This true color handout image captured by NASA's Cassini spacecraft before a distant flyby of Saturn's moon Titan

 A cyanide cloud formed over Titan's south pole as the strange moon of Saturn entered its seven-year winter in 2009, astronomers reported on Wednesday.
An enigma of the Solar System, Titan is studded with lakes of liquid hydrocarbons and a choking nitrogen-methane atmosphere, according to data sent back by a US-European scout mission.
The satellite and its mother planet are so far from the Sun -- 1.4 billion kilometres (886 million miles) -- that each season on Titan lasts seven Earth years instead of three months.
Reporting in the journal Nature, scientists led by Nick Teany at the University of Bristol in western England, said the US orbiter Cassini first spotted a cloud over Titan's south pole five years ago.

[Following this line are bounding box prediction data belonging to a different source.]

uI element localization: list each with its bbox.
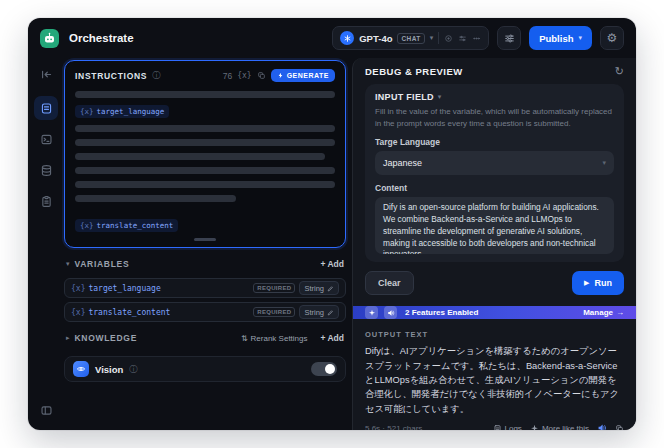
nav-datasets-icon[interactable] (34, 158, 58, 182)
arrow-right-icon: → (616, 308, 624, 317)
model-selector[interactable]: GPT-4o CHAT ▾ (332, 26, 489, 50)
play-icon: ▶ (584, 279, 589, 287)
run-button[interactable]: ▶ Run (572, 271, 624, 295)
output-text-title: OUTPUT TEXT (365, 330, 624, 339)
insert-variable-button[interactable]: {x} (237, 71, 251, 80)
variable-type-pill[interactable]: String (299, 305, 339, 319)
rerank-settings-button[interactable]: ⇅ Rerank Settings (241, 334, 308, 343)
vision-feature-row: Vision ⓘ (64, 356, 346, 382)
variable-chip[interactable]: {x} target_language (75, 105, 169, 118)
nav-api-access-icon[interactable] (34, 127, 58, 151)
chevron-down-icon: ▾ (430, 34, 434, 42)
bolt-icon (277, 72, 284, 79)
variable-row[interactable]: {x} target_language REQUIRED String (64, 278, 346, 298)
vision-toggle[interactable] (311, 362, 337, 376)
model-tune-button[interactable] (497, 26, 521, 50)
chevron-right-icon[interactable]: ▸ (66, 334, 70, 342)
logs-icon (493, 424, 502, 430)
add-variable-button[interactable]: + Add (321, 259, 345, 269)
variable-chip[interactable]: {x} translate_content (75, 219, 178, 232)
clear-button[interactable]: Clear (365, 271, 414, 295)
variable-type-pill[interactable]: String (299, 281, 339, 295)
target-language-label: Targe Language (375, 137, 614, 147)
variables-title: VARIABLES (75, 259, 130, 269)
content-textarea[interactable]: Dify is an open-source platform for buil… (375, 197, 614, 254)
more-like-this-feature-icon (365, 306, 378, 319)
debug-preview-title: DEBUG & PREVIEW (365, 66, 463, 77)
copy-icon[interactable] (615, 424, 624, 430)
plus-icon: + (321, 333, 326, 343)
plus-icon: + (321, 259, 326, 269)
knowledge-title: KNOWLEDGE (75, 333, 138, 343)
page-title: Orchestrate (69, 32, 134, 44)
model-param-icon (458, 34, 467, 43)
input-field-card: INPUT FIELD ▾ Fill in the value of the v… (365, 84, 624, 262)
chevron-down-icon: ▾ (578, 34, 582, 42)
output-text: Difyは、AIアプリケーションを構築するためのオープンソースプラットフォームで… (365, 344, 624, 416)
gear-icon: ⚙ (607, 32, 618, 44)
instructions-editor[interactable]: INSTRUCTIONS ⓘ 76 {x} GENERATE (64, 60, 346, 248)
output-stats: 5.6s · 521 chars (365, 424, 422, 430)
model-param-icon (472, 34, 481, 43)
instructions-title: INSTRUCTIONS (75, 71, 147, 81)
model-provider-icon (340, 31, 354, 45)
model-param-icon (444, 34, 453, 43)
debug-preview-panel: DEBUG & PREVIEW ↻ INPUT FIELD ▾ Fill in … (352, 58, 636, 430)
publish-button[interactable]: Publish ▾ (529, 26, 592, 50)
info-icon[interactable]: ⓘ (152, 70, 160, 81)
features-bar: 2 Features Enabled Manage → (353, 306, 636, 319)
back-to-apps-button[interactable] (34, 62, 58, 86)
chevron-down-icon: ▾ (602, 159, 606, 167)
logs-button[interactable]: Logs (493, 424, 522, 430)
manage-features-button[interactable]: Manage → (583, 308, 624, 317)
prompt-skeleton: {x} target_language {x} translate_conten… (75, 91, 335, 232)
text-to-speech-feature-icon (384, 306, 397, 319)
features-enabled-label: 2 Features Enabled (405, 308, 478, 317)
variables-section-header: ▾ VARIABLES + Add (64, 254, 346, 274)
required-badge: REQUIRED (253, 307, 295, 317)
nav-orchestrate-icon[interactable] (34, 96, 58, 120)
nav-rail (28, 58, 64, 430)
app-window: Orchestrate GPT-4o CHAT ▾ (28, 18, 636, 430)
token-count: 76 (223, 71, 232, 81)
info-icon[interactable]: ⓘ (129, 364, 137, 375)
add-knowledge-button[interactable]: + Add (321, 333, 345, 343)
edit-icon (327, 309, 334, 316)
app-settings-button[interactable]: ⚙ (600, 26, 624, 50)
speaker-icon[interactable] (597, 423, 607, 430)
chevron-down-icon[interactable]: ▾ (66, 260, 70, 268)
sparkle-icon (530, 424, 539, 430)
refresh-icon[interactable]: ↻ (615, 66, 624, 77)
vision-eye-icon (73, 361, 89, 377)
resize-handle[interactable] (194, 238, 216, 241)
knowledge-section-header: ▸ KNOWLEDGE ⇅ Rerank Settings + Add (64, 328, 346, 348)
target-language-select[interactable]: Japanese ▾ (375, 151, 614, 175)
copy-icon[interactable] (257, 71, 266, 80)
dify-logo-icon[interactable] (40, 29, 59, 48)
edit-icon (327, 285, 334, 292)
content-label: Content (375, 183, 614, 193)
input-field-title: INPUT FIELD (375, 92, 434, 102)
vision-label: Vision (95, 364, 123, 375)
input-field-description: Fill in the value of the variable, which… (375, 106, 614, 129)
collapse-panel-icon[interactable] (34, 398, 58, 422)
orchestrate-column: INSTRUCTIONS ⓘ 76 {x} GENERATE (64, 58, 352, 430)
required-badge: REQUIRED (253, 283, 295, 293)
app-header: Orchestrate GPT-4o CHAT ▾ (28, 18, 636, 58)
chevron-down-icon[interactable]: ▾ (438, 93, 442, 101)
rerank-icon: ⇅ (241, 334, 248, 343)
generate-button[interactable]: GENERATE (271, 69, 335, 82)
variable-row[interactable]: {x} translate_content REQUIRED String (64, 302, 346, 322)
more-like-this-button[interactable]: More like this (530, 424, 589, 430)
model-name: GPT-4o (359, 33, 392, 44)
chat-mode-badge: CHAT (397, 33, 424, 44)
nav-logs-icon[interactable] (34, 189, 58, 213)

Two years of observation found the cloud comprised icy particles of hydrogen cyanide.
The discovery showed that the onset of winter on Titan is sharp and brutal even in this extremely cold region of space.
"Titan's south pole must be extremely cold to allow hydrogen cyanide to condense," a university press statement said.
"In fact the upper atmosphere must have cooled by over 50 degrees (Celsius or 90 degrees Fahrenheit) in less than a year to reach a blisteringly cold minus 150 C."